Here are some things to help you get started with your drone:

  • Download the DJI manual for your drone here (it doesn’t come in the box). The manual is packed with lots of useful tips and will give you a better understanding of your drone’s features.

  • Check out this getting started guide for some tips not found in the DJI manual.

  • Your drone batteries will last longer if you use and maintain them like this.

  • Practice flying outdoors in a wide open location that’s free of all obstacles. Don’t attempt to fly inside your house or in other confined locations.

  • The drone records flight data each time you fly. You can decrypt and view those flight logs with these tools.

  • Check out MavicHelp.com for commonly used accessories you might need.


@msinger has given you some great links to get the latest best information available, Read it, take it to heart and your little bird will last longer and be happier…

As a New Drone Pilot, there are a couple of Legal Things you may need to do…

If you have not already done so, you will need to get your TRUST Certificate. You can get that at the Pilot Institute Web Site (FREE…) . If your Drone weighs less than 250-grams (0.55 pounds) and you are flying under The Exception for Recreational Flyers, you are not required to register your Drone.

When I first started flying I registered my Mini 2 because the TRUST Certificate and FAA Registration established me as a “certified” Unmanned Aerial Vehicle (UAV) Pilot. I have now passed my Part 107 License Exam and am awaiting the arrival of my Permanent License and then I will re-register my Mini 2 under Part 107.

Link to the TRUST Certificate at the Pilot Institute Web Site (FREE…)

Link to the FAADroneZone (Optional Registration for Drones under 250-Grams…)


If you are considering acquiring your Part 107 License, here is a link to get you going…
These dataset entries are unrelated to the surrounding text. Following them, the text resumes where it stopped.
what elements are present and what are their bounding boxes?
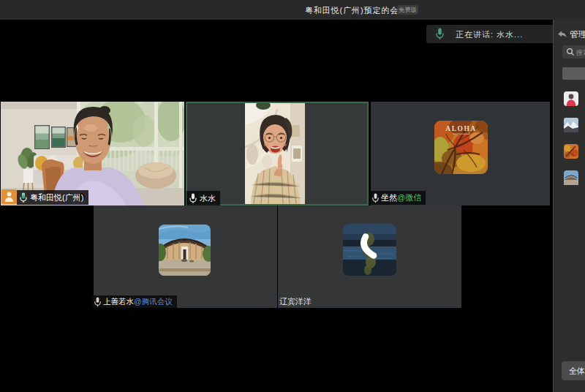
svg-text:ALOHA: ALOHA — [445, 125, 476, 132]
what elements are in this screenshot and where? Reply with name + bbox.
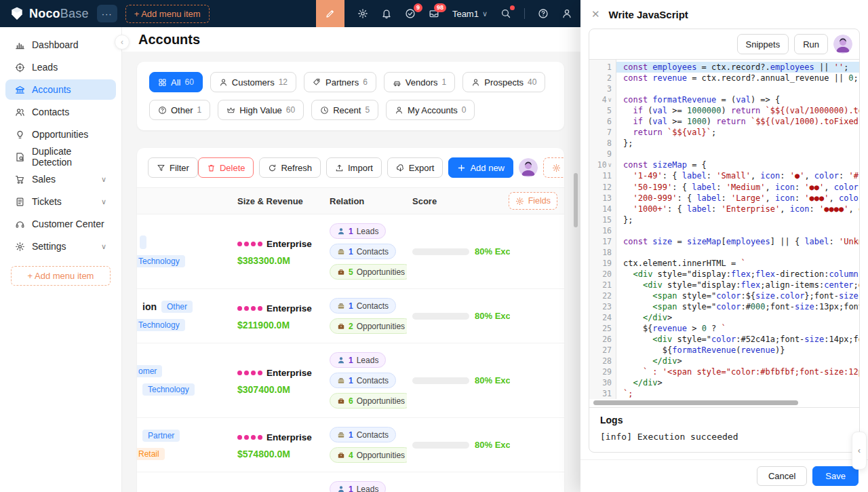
relation-badge-leads[interactable]: 1Leads	[330, 352, 386, 368]
help-icon[interactable]	[538, 8, 549, 19]
avatar[interactable]	[833, 35, 852, 54]
sidebar-item-settings[interactable]: Settings∨	[5, 236, 116, 257]
editor-hscroll-thumb[interactable]	[593, 400, 798, 405]
code-line[interactable]: ${formatRevenue(revenue)}	[616, 345, 859, 356]
import-button[interactable]: Import	[326, 157, 382, 178]
relation-badge-contacts[interactable]: 1Contacts	[330, 373, 396, 388]
tab-my-accounts[interactable]: My Accounts0	[386, 100, 475, 120]
notifications-bell-icon[interactable]	[381, 8, 392, 19]
code-line[interactable]	[616, 83, 859, 94]
editor-code-pane[interactable]: const employees = ctx.record?.employees …	[616, 60, 859, 399]
team-selector[interactable]: Team1∨	[452, 9, 488, 19]
tab-partners[interactable]: Partners6	[304, 72, 376, 92]
save-button[interactable]: Save	[812, 466, 859, 486]
relation-badge-opps[interactable]: 5Opportunities	[330, 264, 407, 280]
sidebar-item-dashboard[interactable]: Dashboard	[5, 35, 116, 55]
code-line[interactable]: <span style="color:${size.color};font-si…	[616, 290, 859, 301]
code-line[interactable]: '50-199': { label: 'Medium', icon: '●●',…	[616, 182, 859, 193]
code-line[interactable]: const employees = ctx.record?.employees …	[616, 62, 859, 73]
snippets-button[interactable]: Snippets	[737, 34, 789, 54]
fold-arrow-icon[interactable]: ∨	[608, 159, 612, 170]
code-line[interactable]: </div>	[616, 312, 859, 323]
table-row[interactable]: PartnerRetail Enterprise$574800.0M 1Cont…	[137, 418, 564, 472]
code-line[interactable]	[616, 247, 859, 258]
code-line[interactable]: const size = sizeMap[employees] || { lab…	[616, 236, 859, 247]
code-line[interactable]: ctx.element.innerHTML = `	[616, 258, 859, 269]
actions-button[interactable]: Actions	[543, 157, 564, 178]
refresh-button[interactable]: Refresh	[259, 157, 321, 178]
code-line[interactable]: if (val >= 1000) return `$${(val/1000).t…	[616, 116, 859, 127]
code-line[interactable]: '200-999': { label: 'Large', icon: '●●●'…	[616, 193, 859, 204]
relation-badge-leads[interactable]: 1Leads	[330, 223, 386, 239]
sidebar-item-duplicate-detection[interactable]: Duplicate Detection	[5, 147, 116, 167]
code-line[interactable]	[616, 149, 859, 159]
run-button[interactable]: Run	[794, 34, 828, 54]
sidebar-item-opportunities[interactable]: Opportunities	[5, 124, 116, 145]
main-scrollbar-thumb[interactable]	[574, 173, 578, 227]
code-line[interactable]: const sizeMap = {	[616, 159, 859, 170]
close-icon[interactable]: ✕	[591, 8, 600, 20]
table-row[interactable]: omerTechnology Enterprise$307400.0M 1Lea…	[137, 343, 564, 418]
sidebar-item-tickets[interactable]: Tickets∨	[5, 191, 116, 212]
nocobase-logo[interactable]: NocoBase	[9, 6, 89, 21]
code-line[interactable]: <div style="color:#52c41a;font-size:14px…	[616, 334, 859, 345]
column-header-relation[interactable]: Relation	[324, 196, 407, 206]
fields-button[interactable]: Fields	[509, 192, 557, 210]
navbar-add-menu-item-button[interactable]: + Add menu item	[125, 5, 210, 23]
table-row[interactable]: Technology Enterprise$383300.0M 1Leads1C…	[137, 214, 564, 289]
relation-badge-contacts[interactable]: 1Contacts	[330, 427, 396, 442]
sidebar-item-sales[interactable]: Sales∨	[5, 169, 116, 189]
code-line[interactable]: <div style="display:flex;align-items:cen…	[616, 280, 859, 290]
tab-other[interactable]: Other1	[149, 100, 210, 120]
tab-customers[interactable]: Customers12	[210, 72, 296, 92]
code-line[interactable]: const revenue = ctx.record?.annual_reven…	[616, 73, 859, 83]
filter-button[interactable]: Filter	[148, 157, 198, 178]
search-icon[interactable]	[500, 8, 511, 19]
code-line[interactable]: if (val >= 1000000) return `$${(val/1000…	[616, 105, 859, 116]
code-line[interactable]: ` : '<span style="color:#bfbfbf;font-siz…	[616, 366, 859, 377]
relation-badge-opps[interactable]: 4Opportunities	[330, 447, 407, 463]
code-line[interactable]: };	[616, 138, 859, 149]
code-line[interactable]: '1-49': { label: 'Small', icon: '●', col…	[616, 170, 859, 181]
column-header-size-revenue[interactable]: Size & Revenue	[232, 196, 324, 206]
cancel-button[interactable]: Cancel	[757, 466, 807, 486]
code-line[interactable]: </div>	[616, 356, 859, 366]
tab-all[interactable]: All60	[149, 72, 203, 92]
tasks-icon[interactable]: 9	[405, 8, 416, 19]
relation-badge-opps[interactable]: 6Opportunities	[330, 393, 407, 409]
sidebar-item-customer-center[interactable]: Customer Center	[5, 214, 116, 234]
delete-button[interactable]: Delete	[198, 157, 254, 178]
sidebar-item-accounts[interactable]: Accounts	[5, 79, 116, 100]
code-line[interactable]: ${revenue > 0 ? `	[616, 323, 859, 334]
export-button[interactable]: Export	[387, 157, 443, 178]
avatar[interactable]	[519, 158, 538, 177]
sidebar-add-menu-item-button[interactable]: + Add menu item	[11, 266, 111, 286]
logs-collapse-button[interactable]: ‹	[852, 432, 867, 470]
ui-editor-toggle-button[interactable]	[316, 0, 344, 27]
fold-arrow-icon[interactable]: ∨	[608, 94, 612, 105]
code-line[interactable]: return `$${val}`;	[616, 127, 859, 138]
relation-badge-opps[interactable]: 2Opportunities	[330, 318, 407, 334]
settings-icon[interactable]	[357, 8, 368, 19]
tab-prospects[interactable]: Prospects40	[462, 72, 545, 92]
sidebar-item-contacts[interactable]: Contacts	[5, 102, 116, 122]
tab-recent[interactable]: Recent5	[311, 100, 378, 120]
code-line[interactable]: `;	[616, 388, 859, 399]
inbox-icon[interactable]: 98	[429, 8, 439, 19]
tab-vendors[interactable]: Vendors1	[384, 72, 455, 92]
sidebar-collapse-button[interactable]: ‹	[115, 35, 130, 50]
code-line[interactable]: const formatRevenue = (val) => {	[616, 94, 859, 105]
menu-overflow-button[interactable]: ···	[97, 5, 117, 22]
table-row[interactable]: .CustomerTechnology Enterprise$134900.0M…	[137, 472, 564, 492]
table-row[interactable]: ionOtherTechnology Enterprise$211900.0M …	[137, 289, 564, 343]
code-line[interactable]: </div>	[616, 377, 859, 388]
user-profile-icon[interactable]	[561, 8, 572, 19]
code-line[interactable]: '1000+': { label: 'Enterprise', icon: '●…	[616, 204, 859, 214]
add-new-button[interactable]: Add new	[448, 157, 513, 178]
tab-high-value[interactable]: High Value60	[218, 100, 304, 120]
code-editor[interactable]: 1234∨5678910∨111213141516171819202122232…	[589, 59, 859, 399]
relation-badge-contacts[interactable]: 1Contacts	[330, 244, 396, 259]
code-line[interactable]: <span style="color:#000;font-size:13px;f…	[616, 301, 859, 312]
relation-badge-leads[interactable]: 1Leads	[330, 481, 386, 492]
code-line[interactable]: <div style="display:flex;flex-direction:…	[616, 269, 859, 280]
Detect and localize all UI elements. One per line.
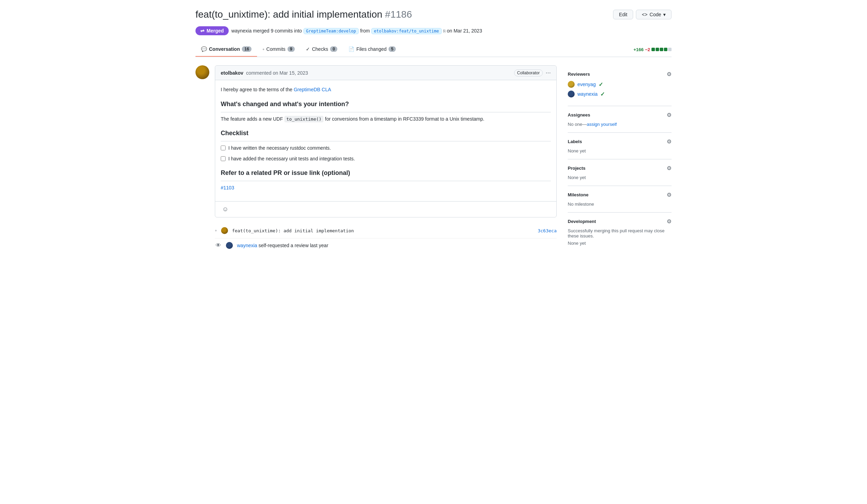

There are specific laws and rules for you to follow, please check the link below for all the Rules and Laws that are in effect in your neck of the woods and it also links you to some of the Best Places to Fly in your area… Also, if you travel on vacation, visit friends, and relatives in other parts of the country, check back here so you do not run afoul of the law.

Even if you have flown Drones before, here is some Good Old Fashion Advice…

You paid a lot of money for that Drone, put your phone number on it. If your drone gets lost or stuck in a tree and it finally comes down when you are not around, give the finders an opportunity to contact you so it can be returned.

Now, for the Fun Part, But do not let the excitement of the moment get the best of you. When you are going out to fly, do it slowly and deliberately. Get used to a set procedure and even practice it.

There are so many things I could write but these are the highlights that I feel need mentioning.

Plug in your phone/tablet into your controller; turn on the Controller and DJI Fly App (if it does not start on its own…). On the Drone, open the front legs, then open the back legs, then remove the Gimbal Cover.

The Gimbal is the most delicate item on the Drone and banging or bumping can damage it. I also fastened a short “Remove Before Flight” ribbon to the cover so it’s more noticeable and I do not forget to remove it…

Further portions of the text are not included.